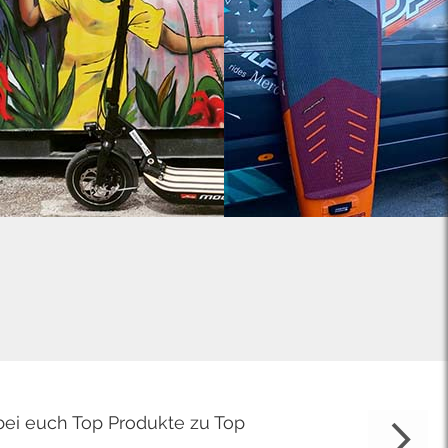
bei euch Top Produkte zu Top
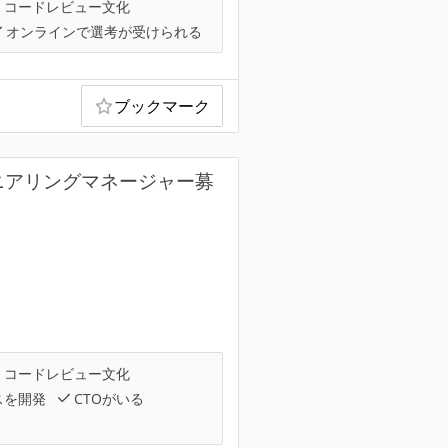
コードレビュー文化
オンラインで選考が受けられる
ブックマーク
ニアリングマネージャー募
コードレビュー文化
スを開発
CTOがいる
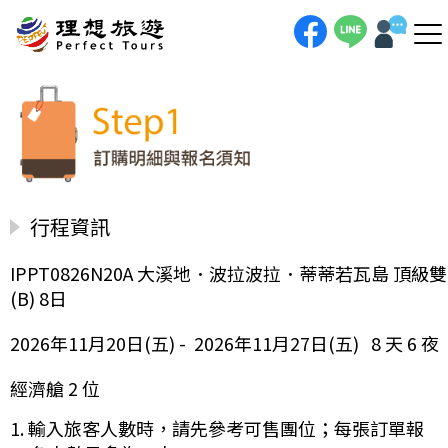
行程資訊
IPPT0826N20A 大溪地．波拉波拉．蒂蒂若瓦島 頂級雙
(B) 8日
2026年11月20日(五) - 2026年11月27日(五) 8 天 6 夜
經濟艙 2 位
1. 輸入旅客人數時，請先參考可售團位；每張訂單報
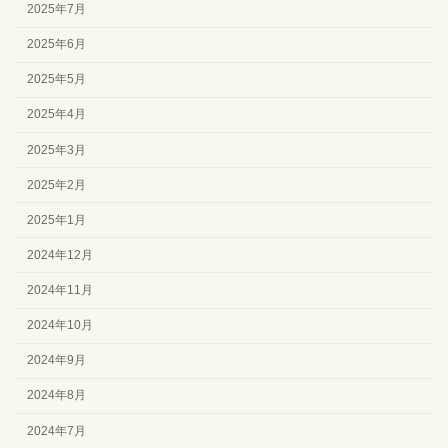
2025年7月
2025年6月
2025年5月
2025年4月
2025年3月
2025年2月
2025年1月
2024年12月
2024年11月
2024年10月
2024年9月
2024年8月
2024年7月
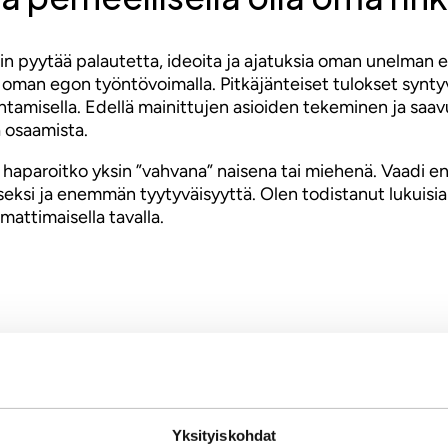
rin pyytää palautetta, ideoita ja ajatuksia oman unelman ed
oman egon työntövoimalla. Pitkäjänteiset tulokset syntyvät
parantamisella. Edellä mainittujen asioiden tekeminen ja sa
a osaamista.
 haparoitko yksin ”vahvana” naisena tai miehenä. Vaadi en
eksi ja enemmän tyytyväisyyttä. Olen todistanut lukuisia k
mattimaisella tavalla.
ti
Yksityiskohdat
********************
ACTIVITY :: A count alone is required. How many lines in the entries contain the string "oman"?

REPLY :: 2